I sighed, relit my pipe, and decided to drop the issue. I would never get him to understand.
‘You say you spoke to him at eleven that night?’
‘What? Yes. On the phone.’
‘So he must have died between then and midnight. When you got there the doors were locked and bolted and the windows fastened. So how the hell did the murderer get out—never mind in? I could take you to somebody who could get inside your house as easy as pie.’ I could do so in thirty seconds flat. ‘He would drill holes in your metal frames and lift a window catch with a probe. But he wouldn’t be able to wipe out the signs when he left. There were no such signs. So how—if a murderer did get in—if Bryan let him in, say, mistaking him for a friend—how did he get out and leave everything locked up? It’s impossible. It could not have been murder, Milo.’
‘Damn it, you’ve said all this before. Ain’t you got any fresh ideas?’
‘I have,’ I said thoughtfully, the thought being that I wasn’t sure whether to mention them. ‘Yes, I’ve got ideas. But I don’t think you’d like to hear the one I fancy most.’
‘What say...’ His face took on more colour, his eyes became brighter. ‘What say he did let somebody in? There’s one time they could’ve got out, which was after I’d smashed the door open and run upstairs. They could! They could’ve done that.’
I was
shaking my head. It infuriated him.
‘Well—they bloody could!’
‘Can you imagine...go on, Milo, switch on your imagination...can you imagine a murderer hanging around for you to come home, not even knowing when you’d be coming home, and with the chance of finding himself trapped or spotted when you did—’
‘Yes, I can,’ he snapped.
‘Then your imagination’s better than mine. Or perhaps not. Because I can imagine he would gain nothing by it. He could’ve walked out of the front door immediately after the killing, and away into the night.’
‘He’d have—’
‘He’d have already rigged it as suicide in the bathroom. It looked like suicide. It would’ve been accepted as suicide. It didn’t need any fancy backing of bolted doors, back and front. Can you imagine somebody being stupid enough to wait for you, just to add a bit of decoration to the background scene?’ I made myself sound as contemptuous of this scenario as I could.
He was standing with his shoulders high, his head hunting back and forth like a bewildered fighting bull. ‘It was murder,’ he muttered. ‘It was bloody murder.’

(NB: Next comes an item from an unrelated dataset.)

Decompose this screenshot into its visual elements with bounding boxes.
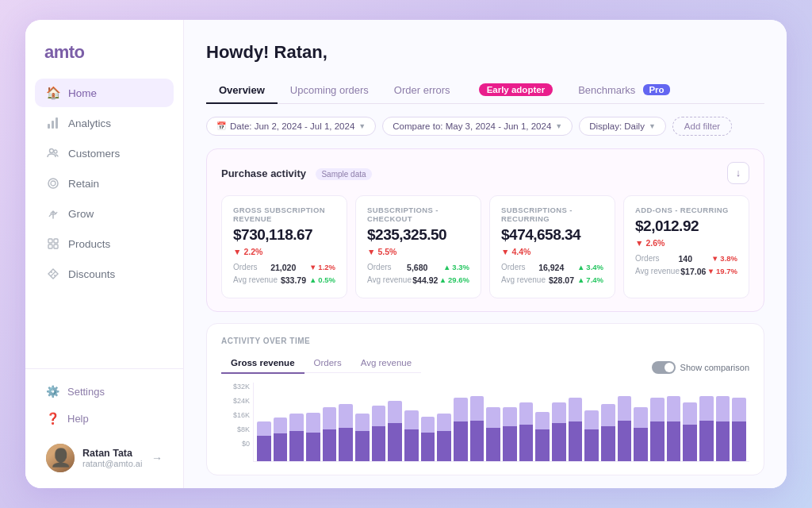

‘Stubborn, aren’t you!’ I smiled, watching the shoulders relax. ‘But there’s just one other possibility, Milo, that I can put to you. One person who could’ve done it, with perhaps a little adjustment to the timetable.’
‘What timetable? Who? What’re you talking about?’
‘If you will insist it was murder, and if your description of the set-up is accurate—’
‘Of course it was soddin’ accurate.’
‘Then the only person who could’ve killed him is you, Milo.’
It took him two seconds to absorb this, then he let out a roar of rage and raised his fist. I’d been expecting it, and I was in there quickly, close to him so that I could catch his wrist high in the air with one hand. My arm was stiff; he couldn’t exert much force downwards. My other hand went beneath his chin, lifting, lifting, until he was on his toes, his eyes boggling at me. I had my pipe between my teeth, to leave my hands free, and blew smoke in his face. His spare hand was flapping away behind my back.